• **Exercise**:
Copy the records below line by line and word for word, from the very first line through the line with "CLARETÉ, IMPACT TRÈS LISIBLE, FACILEMENT", omitting each picture.

[Page-level text extractions]
=== Section Start ===

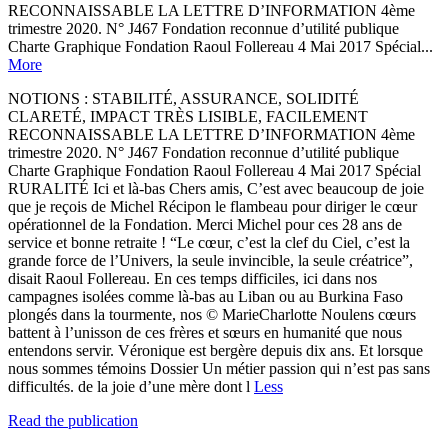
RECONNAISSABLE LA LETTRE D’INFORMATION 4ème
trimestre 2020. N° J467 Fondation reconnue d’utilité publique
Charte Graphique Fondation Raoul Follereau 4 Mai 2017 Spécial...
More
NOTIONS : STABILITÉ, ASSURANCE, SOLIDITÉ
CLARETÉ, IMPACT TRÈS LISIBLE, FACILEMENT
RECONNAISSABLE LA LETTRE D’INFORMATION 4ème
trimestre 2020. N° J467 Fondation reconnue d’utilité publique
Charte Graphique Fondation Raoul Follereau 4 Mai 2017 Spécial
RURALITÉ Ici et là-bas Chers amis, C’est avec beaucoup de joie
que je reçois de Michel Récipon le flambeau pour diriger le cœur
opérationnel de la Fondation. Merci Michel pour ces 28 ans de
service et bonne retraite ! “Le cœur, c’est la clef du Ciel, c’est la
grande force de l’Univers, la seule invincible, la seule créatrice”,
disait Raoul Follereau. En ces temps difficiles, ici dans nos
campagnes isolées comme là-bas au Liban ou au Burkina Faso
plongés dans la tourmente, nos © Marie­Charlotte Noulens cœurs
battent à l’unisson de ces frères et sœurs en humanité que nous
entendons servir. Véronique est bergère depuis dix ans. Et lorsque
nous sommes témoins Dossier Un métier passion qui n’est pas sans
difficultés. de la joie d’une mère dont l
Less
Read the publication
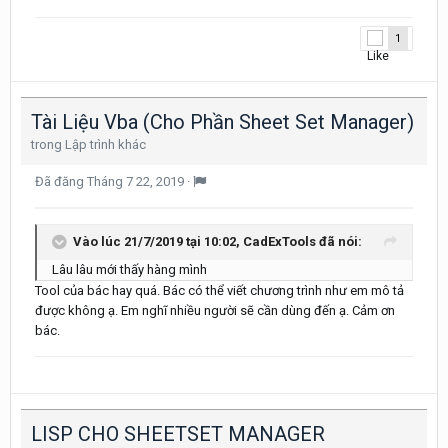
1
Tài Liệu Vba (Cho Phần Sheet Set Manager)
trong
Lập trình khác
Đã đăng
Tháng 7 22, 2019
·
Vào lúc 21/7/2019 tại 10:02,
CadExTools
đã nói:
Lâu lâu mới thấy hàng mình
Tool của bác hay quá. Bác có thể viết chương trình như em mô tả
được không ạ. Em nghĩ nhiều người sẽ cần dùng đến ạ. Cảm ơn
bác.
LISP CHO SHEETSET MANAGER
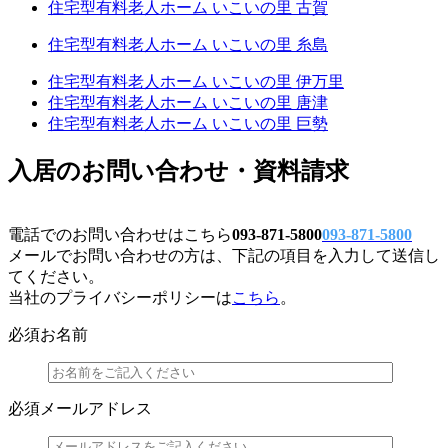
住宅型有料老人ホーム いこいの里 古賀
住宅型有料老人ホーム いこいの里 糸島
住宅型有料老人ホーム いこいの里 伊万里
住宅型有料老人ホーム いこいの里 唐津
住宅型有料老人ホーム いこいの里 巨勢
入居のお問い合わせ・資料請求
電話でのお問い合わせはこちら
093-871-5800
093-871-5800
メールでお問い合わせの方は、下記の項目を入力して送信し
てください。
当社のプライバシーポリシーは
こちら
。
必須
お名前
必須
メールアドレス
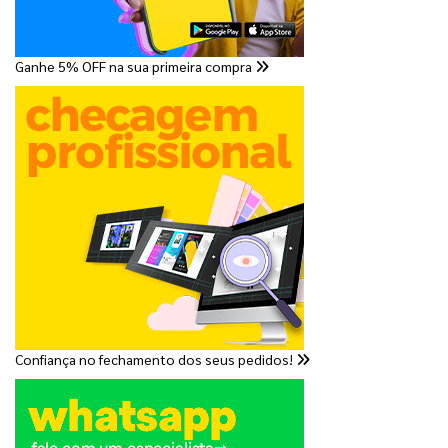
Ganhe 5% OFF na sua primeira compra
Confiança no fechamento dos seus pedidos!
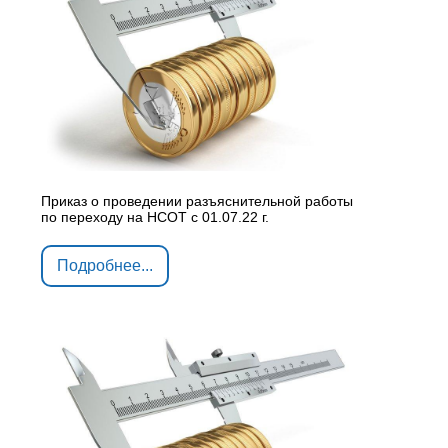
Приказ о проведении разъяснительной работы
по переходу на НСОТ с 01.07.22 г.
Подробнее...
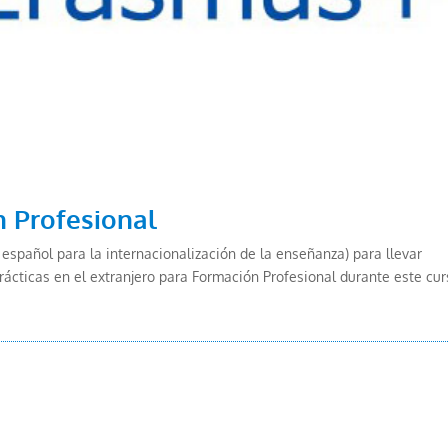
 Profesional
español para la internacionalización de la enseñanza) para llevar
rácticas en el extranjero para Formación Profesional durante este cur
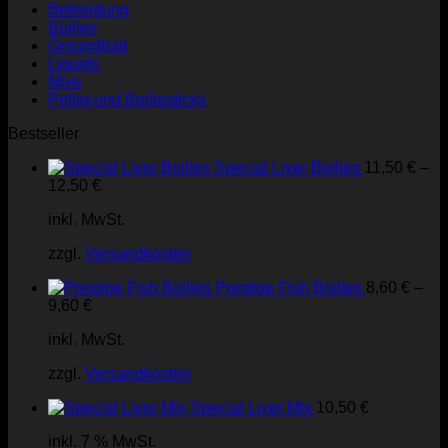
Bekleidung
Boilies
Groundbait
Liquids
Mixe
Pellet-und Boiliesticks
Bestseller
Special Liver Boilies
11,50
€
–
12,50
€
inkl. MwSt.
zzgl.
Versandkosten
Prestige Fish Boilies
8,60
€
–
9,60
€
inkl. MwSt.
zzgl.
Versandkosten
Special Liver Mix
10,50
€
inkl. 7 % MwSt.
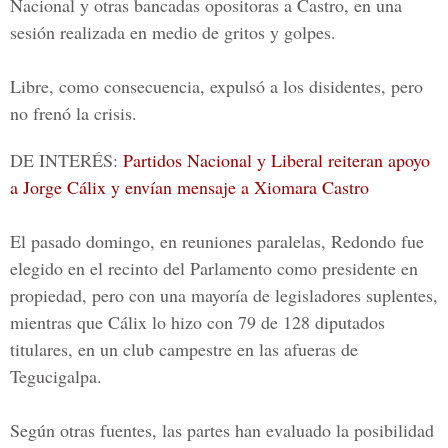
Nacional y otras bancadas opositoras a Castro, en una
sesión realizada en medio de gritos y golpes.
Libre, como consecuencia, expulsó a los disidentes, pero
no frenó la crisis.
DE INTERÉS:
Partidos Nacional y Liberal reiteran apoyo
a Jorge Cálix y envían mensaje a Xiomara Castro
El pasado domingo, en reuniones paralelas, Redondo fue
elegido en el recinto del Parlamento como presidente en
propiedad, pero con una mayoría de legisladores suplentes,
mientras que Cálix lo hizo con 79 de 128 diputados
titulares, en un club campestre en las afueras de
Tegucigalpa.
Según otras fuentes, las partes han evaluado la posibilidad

=== Section End ===

• **Your response**:
RECONNAISSABLE LA LETTRE D’INFORMATION 4ème
trimestre 2020. N° J467 Fondation reconnue d’utilité publique
Charte Graphique Fondation Raoul Follereau 4 Mai 2017 Spécial...
More
NOTIONS : STABILITÉ, ASSURANCE, SOLIDITÉ
CLARETÉ, IMPACT TRÈS LISIBLE, FACILEMENT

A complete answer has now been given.